The centerpieces for our DIY Asian-themed wedding – opinions please! (Pic heavy)

posted 3 years ago in Decor
  • poll: Should I keep my centerpieces as they are?
    Yes - they are cohesive enough and look like a variation of the same theme : (32 votes)
    73 %
    No - choose just one and make 10 identical arrangements : (2 votes)
    5 %
    No - stick with paper and glass lantern arrangements (make 5 of each) : (0 votes)
    No - redo the whole thing, they are hideous! : (10 votes)
    23 %
  • Post # 3
    1024 posts
    Bumble bee
    • Wedding: June 2014

    They’re all beautiful and are very cohesive! They look great!


    Post # 5
    2196 posts
    Buzzing bee
    • Wedding: August 2015

    I think they are definitely cohesive enough. I like them all 🙂 Very pretty

    Post # 6
    11772 posts
    Sugar Beekeeper
    • Wedding: May 2013

    WOW! Those are all SO stunning!

    You are seriously gifted with cerpiece design!

    Post # 8
    2915 posts
    Sugar bee
    • Wedding: August 2013 - Wynn Las Vegas

    Wow I love them all. What a great idea!

    Post # 10
    472 posts
    Helper bee
    • Wedding: December 2014 - The Villa

    These are gorgeous and make me wish I was asian! Lol. I love this. I’m doing the same kinda thing… elements varying a tad b/c i’m diy-ing and it is impossible to get the same thing for all 18+ tables.

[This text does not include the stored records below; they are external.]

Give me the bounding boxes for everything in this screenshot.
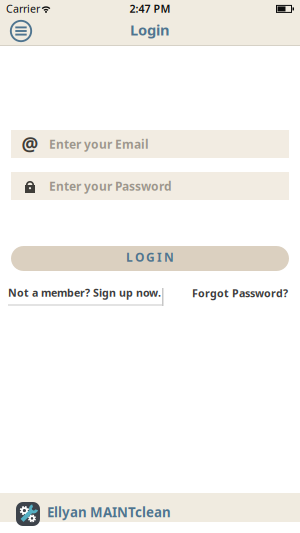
staticText: Carrier <box>6 1 40 16</box>
staticText: Enter your Email <box>49 136 149 152</box>
button[interactable] <box>6 16 36 45</box>
staticText: Forgot Password? <box>192 286 288 300</box>
button[interactable]: Not a member? Sign up now. <box>0 287 230 307</box>
staticText: Enter your Password <box>49 178 172 194</box>
button[interactable]: Forgot Password? <box>192 286 288 300</box>
staticText: L O G I N <box>126 249 174 265</box>
staticText: 2:47 PM <box>130 1 170 16</box>
staticText: @ <box>22 132 38 156</box>
staticText: Not a member? Sign up now. <box>8 286 161 300</box>
button[interactable]: Ellyan MAINTclean <box>16 502 171 526</box>
staticText: Ellyan MAINTclean <box>47 503 171 521</box>
button[interactable]: Enter your Password <box>11 172 289 200</box>
button[interactable]: @ <box>11 130 289 158</box>
button[interactable]: L O G I N <box>11 246 289 271</box>
staticText: Login <box>130 20 170 40</box>
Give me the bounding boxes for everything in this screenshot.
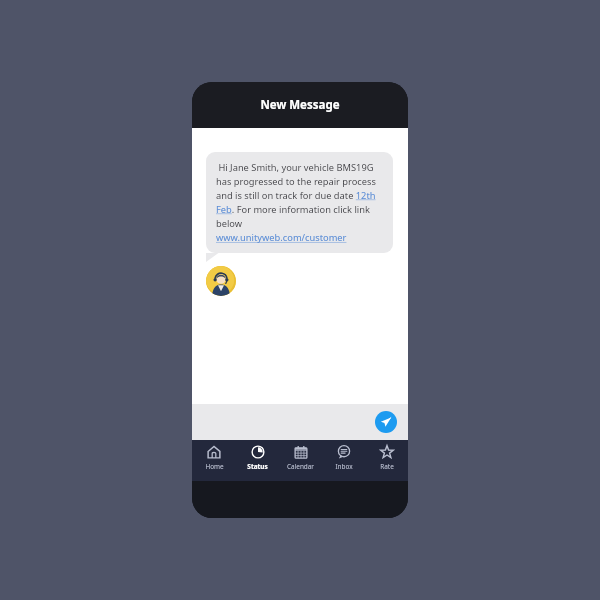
button[interactable]: Status <box>236 440 279 481</box>
button[interactable]: Calendar <box>279 440 322 481</box>
button[interactable]: Rate <box>365 440 408 481</box>
button[interactable]: Inbox <box>322 440 365 481</box>
staticText: Calendar <box>287 462 314 471</box>
button[interactable]: Hi Jane Smith, your vehicle BMS19G has p… <box>206 152 393 253</box>
staticText: Rate <box>380 462 394 471</box>
button[interactable]: Agent avatar <box>206 266 236 296</box>
staticText: Home <box>205 462 224 471</box>
staticText: Hi Jane Smith, your vehicle BMS19G has p… <box>216 161 383 244</box>
button[interactable]: Home <box>192 440 236 481</box>
staticText: Inbox <box>335 462 353 471</box>
staticText: New Message <box>260 97 340 113</box>
button[interactable]: Send <box>375 411 397 433</box>
staticText: Status <box>247 462 268 471</box>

    Do you have decor for your sweetheart table? I’d love to see that… that’s where i’m hung up the most.

    Great job!

    Post # 11
    42157 posts
    Honey Beekeeper
    • Wedding: November 1999

    They definitlely reflect an asian vibe and you have done a great job unifying the various elements. I just think they are at times overdone.

    1. I would not use the gold candle holder in the front, and reduce the number of votives on each side to 3.

    2. Same thing for the votives and not use the things scattered in the front.

    3.Just too much-take away the square red candle, if you want to use the gold holders with a candle or flower, then don’t use the votives- or vice versa. Again reduce the number of votives.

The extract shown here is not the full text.